Around 1910, Hurt played his first public performances. These were most likely parties or informal get-togethers of friends and neighbors who gathered to listen to music and relax. Blues historian Stephen Calt points out that Hurt probably did not play at dances like most other Mississippi bluesmen often did. His guitar style was too intricate to provide the insistent rhythm needed for dancing, and his singing was too restrained to cut through the noise of a Saturday night juke joint on the Delta.

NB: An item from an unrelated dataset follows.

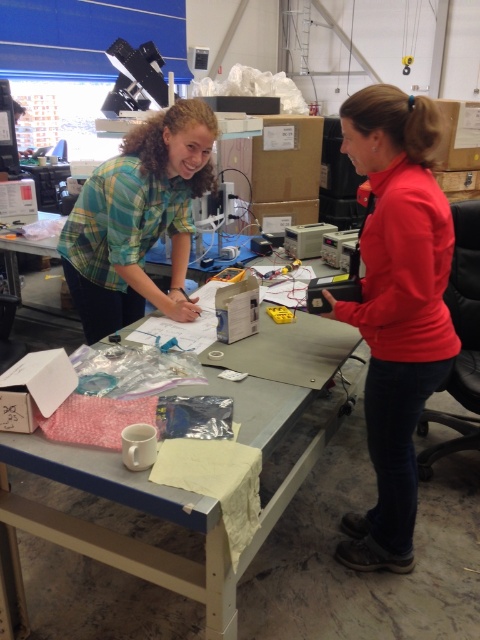 You are a worker in the workshop and need to place a new tool on the table. Considering the red matte shirt at right and the metallic gray table at center, which object is more suitable for placing the tool?

The metallic gray table at center is more suitable for placing the tool because it is larger than the red matte shirt at right.

You are organizing a clothing donation drive and need to sort shirts based on their positions. Which shirt, the red matte shirt at right or the green plaid shirt at upper left, is located more to the right side of the image?

The red matte shirt at right is positioned on the right side of the green plaid shirt at upper left, so it is located more to the right side of the image.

During his early adult life, Hurt worked first as a sharecropper, then as a day laborer, which included five months laying train track. There, it is believed, he learned railroad songs like "Spike Driver Blues." Around 1923 Willie Narmour, a white farmer in Avalon who played fiddle at local square dances, asked Hurt to play with him when his regular guitarist could not. This was a remarkable tribute to Hurt's musical ability, considering the degree of racial segregation that existed in Mississippi at the time. A few years later, Narmour won a fiddling contest in Carroll County and attracted the attention of a scout for the Okeh record company, Tommy Rockwell.
Companies were combing the South, in the middle 1920s, looking for artists to record for the popular new medium of the phonograph. When Rockwell met Narmour in Avalon, he asked about other musicians in the area who might be good enough to make records. The fiddler told him about John Hurt and not long afterwards Narmour and Rockwell drove over to Hurt's house to set up an audition. Hurt played a song. Halfway through the second, Rockwell told him to stop, he had heard enough. Hurt was invited to go to Memphis for a recording session. On February 14, 1928, John Hurt became Mississippi John Hurt. He recorded eight songs and that same year, two of them were released on Okeh 8560, "Frankie" and "Nobody's Dirty Business"

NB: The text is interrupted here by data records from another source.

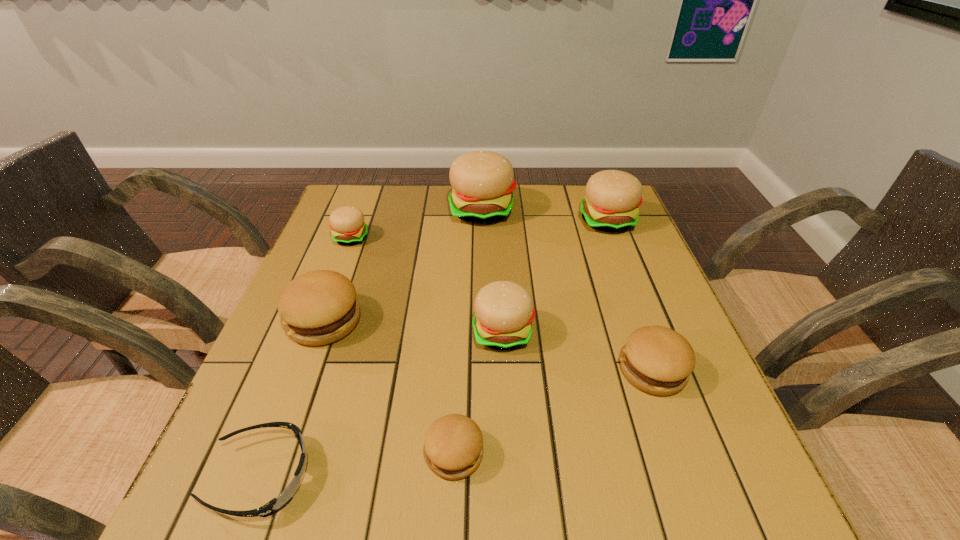 Find the location of a particular element. The width and height of the screenshot is (960, 540). the biggest beige hamburger is located at coordinates coord(482,182).

Find the location of a particular element. The width and height of the screenshot is (960, 540). the tallest hamburger is located at coordinates (482, 182).

Where is `the rightmost beige hamburger`? Image resolution: width=960 pixels, height=540 pixels. the rightmost beige hamburger is located at coordinates (612, 200).

In order to click on the second biggest beige hamburger in this screenshot , I will do `click(612, 200)`.

You are a GUI agent. You are given a task and a screenshot of the screen. Output one action in this format:
    pyautogui.click(x=<x>, y=<y>)
    Task: Click on the second smallest beige hamburger
    The image size is (960, 540).
    Given the screenshot: What is the action you would take?
    pyautogui.click(x=504, y=312)

Where is `the biggest brown hamburger`? the biggest brown hamburger is located at coordinates (319, 307).

Identify the location of the rightmost brown hamburger. pyautogui.click(x=658, y=360).

The image size is (960, 540). In order to click on the smallest beige hamburger in this screenshot , I will do `click(347, 225)`.

Where is `the second brown hamburger from right to left`? The width and height of the screenshot is (960, 540). the second brown hamburger from right to left is located at coordinates (453, 444).

At what (x,y) coordinates should I click in order to perform the action: click on the second shortest object. Please return your answer as a coordinate pair (x, y). The height and width of the screenshot is (540, 960). Looking at the image, I should click on (453, 444).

What happened next is in dispute. Some writers say the record sold so well that Hurt was offered a second recording session; others say the record flopped, but that Rockwell was convinced that Hurt had something that would sell records. At any rate, in December 1928 John Hurt traveled to New York City where he recorded songs for five more 78s. Even though Hurt was in New York City for the first time in his life--it was only the second time he had traveled more than 20 miles from Avalon--even though he met Lonnie Johnson, the most popular blues guitarist in America, it was Christmas time and Hurt felt like a poor boy a long ways from home. He missed his wife, he missed Mississippi. In the last song recorded at the session, "Avalon Blues," he sings "Avalon's my home-town/always on my mind." That song would have enormous repercussions later in Mississippi John Hurt's life.

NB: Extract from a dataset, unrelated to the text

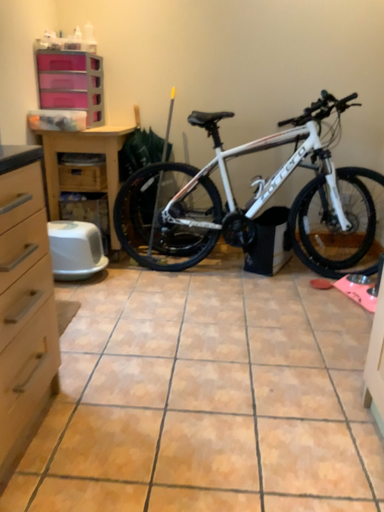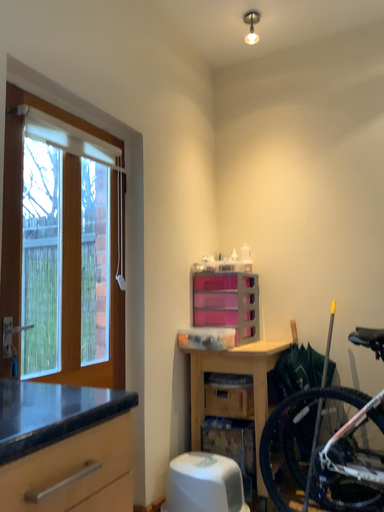 Question: Which way did the camera rotate in the video?

Choices:
 (A) rotated upward
 (B) rotated downward

Answer: (A)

Hurt's records were a disappointment for Okeh, each selling only a few hundred copies. Some believe Okeh was ultimately responsible for their failure. First, they gave the records titles like "Candy Man Blues" and "Stack o' Lee Blues," when the songs had nothing in common with the true Mississippi blues being invented just a few miles from Hurt's front door. They were actually ragtime songs dating from an older folksong tradition. Second, because Hurt was not singing blues, because he came from the songster tradition, which was much closer to country music, he could have been popular among white audiences. Okeh, however, insisted upon listing his records in their "rac" catalog of exclusively black artists.
It was all moot anyway. Less than a year after Hurt's second recording session, the Great Depression hit America. The poor audiences at whom Hurt's kind of music was aimed, black and white alike, could no longer afford frivolities like records. Hurt just settled down with Jessie Lee, his second wife, back in Avalon. He raised a family, found worked regularly, played guitar around town when he could and forgot about any career in music--and was forgotten by the rest of the world in return.
Interest in Mississippi John Hurt reawoke in the early 1950s following the release of Harry Smith's monumental Anthology of American Folk Music . The six-record set included two Hurt songs "Frankie" and Spike Driver Blues" Like most of the musicians on the Anthology, Hurt was a mystery. In fact, most listeners, according to the notes included with the 1997 Anthology reissue, assumed that John Hurt was white. Guitar players, in particular, were fascinated with his fingerpicking style and struggled to learn the songs, first from the Anthology, and later off old 78 records that began resurfacing. According to one story, one of Andres Segovia's students brought a record by Hurt for the master to hear. After listening to Hurt, Segovia reportedly asked who was playing the second guitar on the song. Hurt played solo on all his recordings.
In the early 1960s, two young folk musicians in Washington, D.C., Tom Hoskins and Mike Stewart, heard "Avalon Blues" on a tape a record collector had given them. What if there was a city called Avalon in Mississippi, they wondered. And what if Hurt still lived there? They couldn't find Avalon on any contemporary maps, but the tiny town finally turned up in an atlas published in 1878. When they went to the Delta with their tape recorder, they discovered that Avalon wasn't much more than a general store on the road between Grenada and Greenwood. They asked some men sitting in front of the store if they had ever heard of a Mississippi John Hurt. One pointed and said "A mile down that road, third mailbox up. Can't miss it." When Hoskins and Stewart arrived, Hurt was out in the fields on his tractor. They introduced themselves, explained that they were interested in music, and pulled out their tape recorder.
From there Hurt's second career in music snowballed quickly. Back in Washington, Hoskins released two albums of songs he had recorded at Hurt's farm. Not long after, Hurt came to Washington to play local folk clubs. He was a smash at the 1963 Newport Folk Festival, and later the same year, at the Philadelphia Folk Festival. Suddenly, at age 71, Hurt was one of the top stars in the American folk music scene. For the next three years, he toured festivals and folk clubs throughout the country, released albums on the Piedmont and Vanguard labels--this time the records were very popular--and entranced fans with his broad repertoire of ballads, ragtime numbers, old pop tunes, and religious songs, his storytelling, and his gentle personality.
Hurt's fingerpicking style is unusual among black players of his time. Only Elizabeth Cotten--another self-taught guitarist--used a similar technique. Nonetheless his playing has had an enormous impact on guitar players from the 1960s onward and echoes of his playing can be heard in the work of musicians like Leo Kottke and Stefan Grossman. John Fahey, a player who took many of Hurt's techniques into uncharted, new realms, composed and recorded a moving tribute, "Requiem For Mississippi John Hurt," on his Vanguard album Requia . But Hurt's influence pervades all guitar playing. When beginning guitarists first begin to fingerpick, almost invariably the first tunes they learn are Hurt's, pieces like "Louis Collins" or "Stack O' Lee Blues."
John Hurt was unfazed by the abrupt end of his first career as a professional musician in 1929; at the end of his life he seemed equally undaunted by the stardom that had burst upon him, out of nowhere as far as he was concerned. Once asked if he knew how good his music was he answered almost with embarrassment. "Yeah ... I know it ... and I been knowin' it, but I never dreamed things would've turned out like they hav e... never dreamed it." Mississippi John Hurt died in Grenada, Mississippi on November 2, 1966.